What is clear, though, is that the images of incinerated buildings and mass death in Rouen stretch back not just several decades, but several centuries. In 1096, Rouen was one of the launching pads for the First Crusade. The official crusade, though, was preceded by the so-called Peoples Crusade, let by a charismatic cleric known as Peter the Hermit.

It turned out that the tens of thousands of peasants, and occasional knight, filling the ranks were neither terribly disciplined as soldiers nor discriminating when it came to infidels and heretics. The commoners cosplaying as crusaders were as eager to rid Europe of Jews as to rid the Holy Land of Muslims. Among the first to discover this was the Jewish community of Rouen, whose own presence in Normandy dated back to Roman antiquity.

According to the Benedictine chronicler Guibert of Nogent, the crusaders gathering in Rouen realized that “having crossed great distances [mostly from England] to attack the enemies of God in the East, we find the worst enemies of God, the Jews, are right under our nose.” In short order, the crusaders gathered the Jewish community in the synagogue and threatened to kill those who refused to convert to Christianity. Without making any distinction between age or sex, they slaughtered those who refused, destroyed the synagogue, and marched westward to join their companions in the Rhineland. Once they carried out several more Jewish massacres, most infamously in Worms, they continued across the Bosporus, where they were promptly routed by Turkish forces.

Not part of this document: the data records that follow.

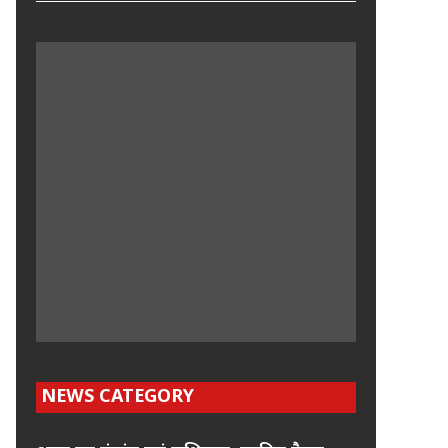
NEWS CATEGORY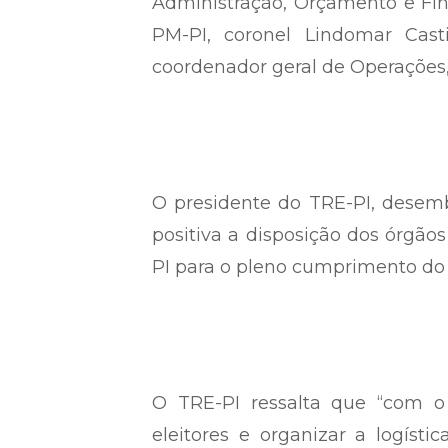
Administração, Orçamento e Fin
PM-PI, coronel Lindomar Cast
coordenador geral de Operações,
O presidente do TRE-PI, desem
positiva a disposição dos órgã
PI para o pleno cumprimento do pl
O TRE-PI ressalta que “com o
eleitores e organizar a logísti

Shortly after the massacre, the survivors began the rebuilding the synagogue. Known as “La maison sublime” — a phrase inscribed on its walls — its ruins were accidentally discovered in 1976 when construction workers at the Palais de Justice stumbled across this subterranean treasure. Refurbished and reopened as an historical site — one that is a few blocks from the current synagogue, built in the mid-19th century — this sublime house has earned its moniker: it stands as the oldest site of Jewish worship in France.

Fire damage at the synagogue in Rouen. Photo by Getty Images

Nearly a millennium separates us from the launching of the First Crusade, but it seems like yesterday. The parallels are striking. In the late 11th century, state institutions, religious as well as secular, were mostly appalled by the massacres and sought, to varying degrees, to protect their Jewish subjects. More than nine centuries later, French secular and religious leaders are, once again, voicing their outrage over acts of antisemitic hatred, with both Catholic and Muslim leaders rallying to the country’s Jewish community.

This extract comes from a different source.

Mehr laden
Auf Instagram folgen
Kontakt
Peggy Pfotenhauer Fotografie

No less striking, the accusation of blood libel, which galvanized mobs of peasants to slaughter Jews and burn synagogues at the end of the 11th century, remains alive and well today with the many claims made by Islamic and far-left extremists that Israelis are “harvesting” the organs of dead Palestinian children for their own use.  Or, for that matter, we see how the old conviction that Jews exercised great powers from dark places has morphed into the new conviction that Israel has made this darkness visible as an imperialist and supremacist nation.

But perhaps most striking, and certainly most tragic of all is that, in 2024, the image of an incinerated synagogue has yet to be relegated to the yellowing pages of history texts.